38. The system of claim 37, wherein the result merging module obtains a target behavior probability proposal and a target behavior time scale proposal, and determines a degree of coincidence of the target behavior probability proposal and a target behavior occurring in the target behavior time scale proposal; and screening out a target behavior probability proposal with the highest coincidence degree and a target behavior time scale proposal, and fusing the target behavior probability proposal with the highest coincidence degree and the target behavior time scale proposal to obtain a target behavior detection result.

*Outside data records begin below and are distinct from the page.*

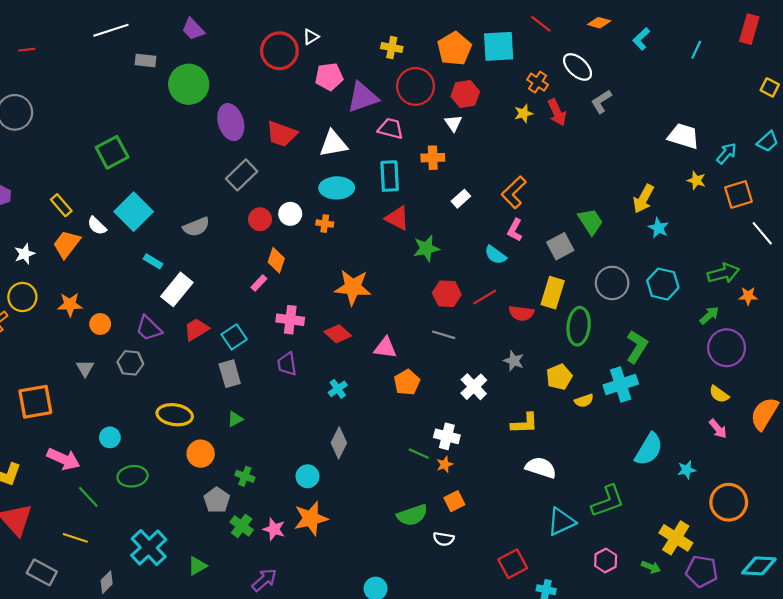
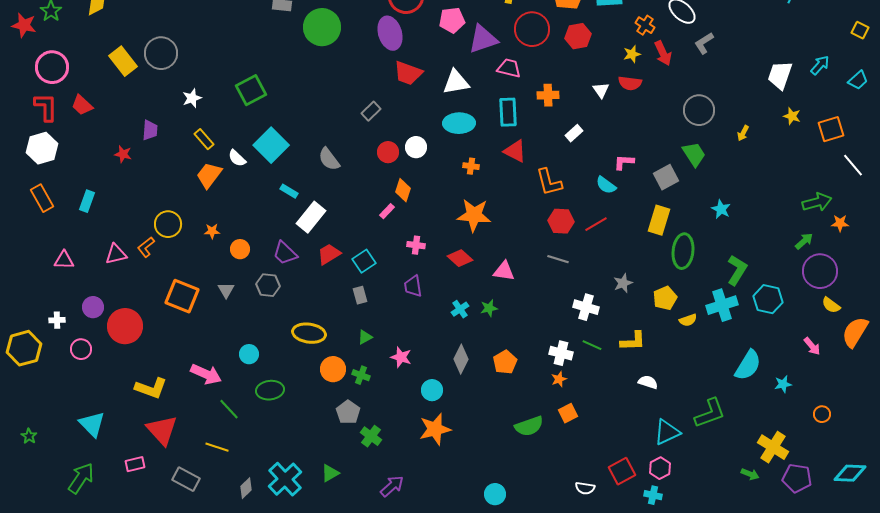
purple ellipse: (231, 122) -> (390, 33), moved
white triangle: (453, 123) -> (601, 90), moved
white trapezoid: (683, 136) -> (780, 75), turned -88
cyan arrow: (727, 153) -> (820, 65), moved
gray rectangle: (242, 175) -> (371, 111), size x0.7
orange L-shape: (514, 192) -> (549, 182), moved, turned -60
yellow arrow: (643, 199) -> (743, 133), size x0.6
orange cross: (325, 224) -> (471, 166), moved
gray semicircle: (196, 227) -> (329, 159), turned 75
cyan star: (659, 228) -> (721, 209), moved
pink L-shape: (515, 230) -> (624, 162), turned 65
green star: (426, 248) -> (489, 308), moved, size x0.7
white star: (25, 254) -> (192, 98), moved
gray circle: (612, 283) -> (699, 110), moved
cyan hexagon: (663, 284) -> (768, 299), moved
orange star: (70, 305) -> (212, 231), size x0.7
red semicircle: (521, 313) -> (630, 83), moved
pink cross: (290, 320) -> (416, 245), size x0.7
gray star: (514, 361) -> (623, 283), turned 30
gray rectangle: (230, 374) -> (360, 295), size x0.7
orange pentagon: (407, 382) -> (505, 362), moved
white cross: (474, 387) -> (586, 307), turned -30
yellow semicircle: (719, 394) -> (831, 305), moved
orange square: (35, 402) -> (182, 296), moved, turned 32
green line: (419, 454) -> (592, 345), moved
white semicircle: (541, 468) -> (648, 382), size x0.7
green cross: (245, 476) -> (361, 375), moved
orange circle: (729, 502) -> (822, 414), size x0.5
pink star: (274, 529) -> (401, 357), moved
white semicircle: (444, 539) -> (585, 488), moved
cyan cross: (149, 548) -> (285, 479), moved
pink hexagon: (606, 561) -> (660, 468), moved

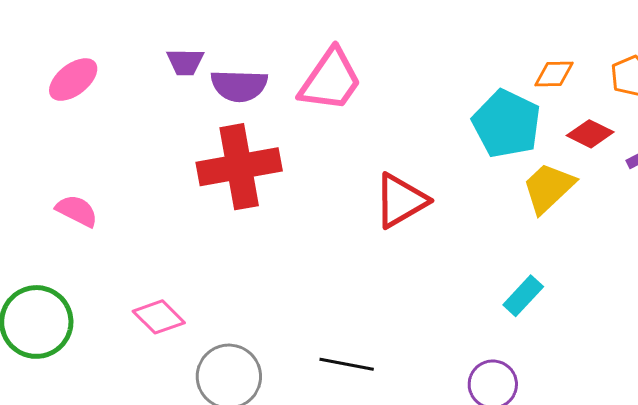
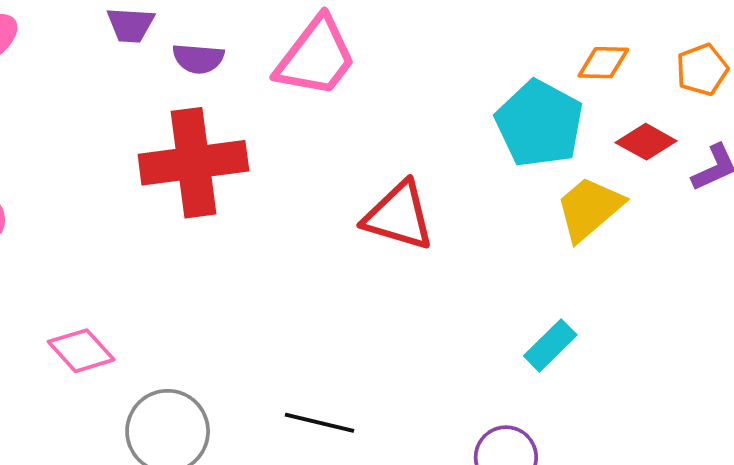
purple semicircle: (239, 86) -> (198, 59), size x0.7
red triangle: (401, 201) -> (399, 216), turned 44

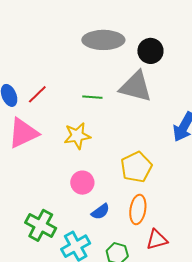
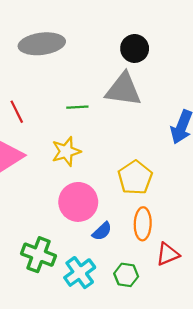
gray ellipse: (103, 40) -> (42, 44), moved
red line: (37, 94) -> (17, 112), turned -65
pink circle: (82, 183) -> (78, 202), size x1.5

39. The behavior detection system according to claim 38, further comprising a sample calibration module, the sample calibration module comprising:

40. The behavior detection system according to claim 39, wherein the sample calibration module further comprises a sample screening unit, and the sample screening unit is configured to obtain all the second training samples, determine whether the overlapping percentages corresponding to all the second training samples are smaller than a preset threshold, and screen out the second training samples whose overlapping percentages are smaller than the preset threshold.

41. The behavior detection system according to claim 40, wherein the sample calibration module further comprises an updating unit, and the updating unit is configured to obtain a second training sample with an overlap percentage smaller than a preset threshold, and establish a loss function for updating the one or more classifiers according to the second training sample with the overlap percentage smaller than the preset threshold.

42. A behavior detection device, comprising:

obtaining one or more proposals containing target behaviors;

43. An apparatus, comprising:

one or more processors; and

one or more machine-readable media having instructions stored thereon that, when executed by the one or more processors, cause the apparatus to perform the method recited by one or more of claims 1-24.

44. One or more machine-readable media having instructions stored thereon, which when executed by one or more processors, cause an apparatus to perform the method recited by one or more of claims 1-24.